(Page-level text extractions)
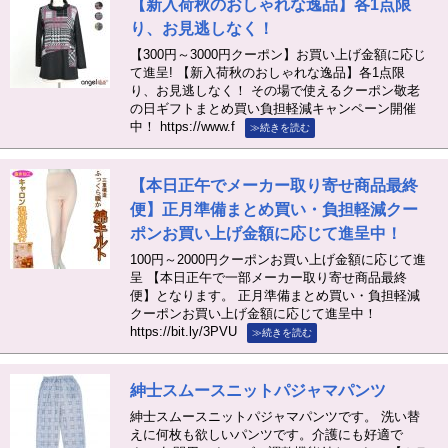
【新入荷秋のおしゃれな逸品】各1点限
り、お見逃しなく！
【300円～3000円クーポン】お買い上げ金額に応じ
て進呈! 【新入荷秋のおしゃれな逸品】各1点限
り、お見逃しなく！ その場で使えるクーポン敬老
の日ギフトまとめ買い負担軽減キャンペーン開催
中！ https://www.f
≫続きを読む
【本日正午でメーカー取り寄せ商品最終
便】正月準備まとめ買い・負担軽減クー
ポンお買い上げ金額に応じて進呈中！
100円～2000円クーポンお買い上げ金額に応じて進
呈 【本日正午で一部メーカー取り寄せ商品最終
便】となります。 正月準備まとめ買い・負担軽減
クーポンお買い上げ金額に応じて進呈中！
https://bit.ly/3PVU
≫続きを読む
紳士スムースニットパジャマパンツ
紳士スムースニットパジャマパンツです。 洗い替
えに何枚も欲しいパンツです。介護にも好適で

■ Work request ■
Pick out, from the lines above, every one that contains the string "正月準備まとめ買い".

■ Task solution ■
便】正月準備まとめ買い・負担軽減クー
便】となります。 正月準備まとめ買い・負担軽減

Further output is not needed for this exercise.